In his fifth and final issue, appellant argues the trial court erred by entering an affirmative deadly weapon finding because the State failed to provide adequate notice of its intention to seek such a finding. Appellant’s indictment charged that he did:
intentionally, knowingly and recklessly cause serious bodily injury to Maria Escamilla, hereinafter called complainant, by  striking complainant with a hand and hands and a lamp and  stabbing complainant with a knife and an unknown object, the exact nature and description of which is unknown and unknowable to the grand jury and  cutting complainant with a knife and an unknown object, the exact nature and description of which is unknown and unknowable to the grand jury, during the commission of the assault.
The jury instructions tracked the above language as did the deadly weapon special issue submitted to the jury. Appellant voiced no objection to this issue at any time.

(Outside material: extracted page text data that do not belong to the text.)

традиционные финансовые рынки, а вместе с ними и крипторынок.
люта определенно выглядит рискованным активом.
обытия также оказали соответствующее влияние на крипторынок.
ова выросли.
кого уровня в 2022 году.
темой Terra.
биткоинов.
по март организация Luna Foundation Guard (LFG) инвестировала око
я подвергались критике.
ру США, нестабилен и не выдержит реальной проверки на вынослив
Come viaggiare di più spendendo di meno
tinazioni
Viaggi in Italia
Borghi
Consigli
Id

“[A]ccused persons are entitled to notice in some form that the use of a deadly weapon will be a fact issue at the time of prosecution, if the State intends to pursue the entry of a deadly weapon finding.” Ex parte Beck, 769 S.W.2d 525, 526 (Tex. Crim. App. 1989). The definition of deadly weapon includes anything that in the manner of its use is capable of causing serious bodily injury. Tex. Penal Code Ann. ß 1.07(a)(17)(B) (West Supp. 2014). In an aggravated assault case, notice is sufficient if the indictment alleges that some object or instrument caused serious bodily injury to the complainant. See Gilbert v. State, 769 S.W.2d 535, 536-37 (Tex. Crim. App. 1989). The State’s inability to identify one or more of the deadly weapons alleged did not render its notice to appellant inadequate. See Mixon v. State, 804 S.W.2d 107, 108 (Tex. Crim. App. 1991).
Because appellant’s indictment alleged that both named and unnamed objects caused serious bodily injury to Escamilla, we conclude appellant had sufficient notice that the State intended to pursue a deadly weapon finding. The deadly weapon special issue tracked the indictment. We overrule appellant’s fifth issue.
We affirm the trial court’s judgment.
1 Justice David Lewis was a member of the panel and participated in the submission of this case, but he did not participate in the issuance of this opinion. See TEX. R. APP. P. 41.1(b).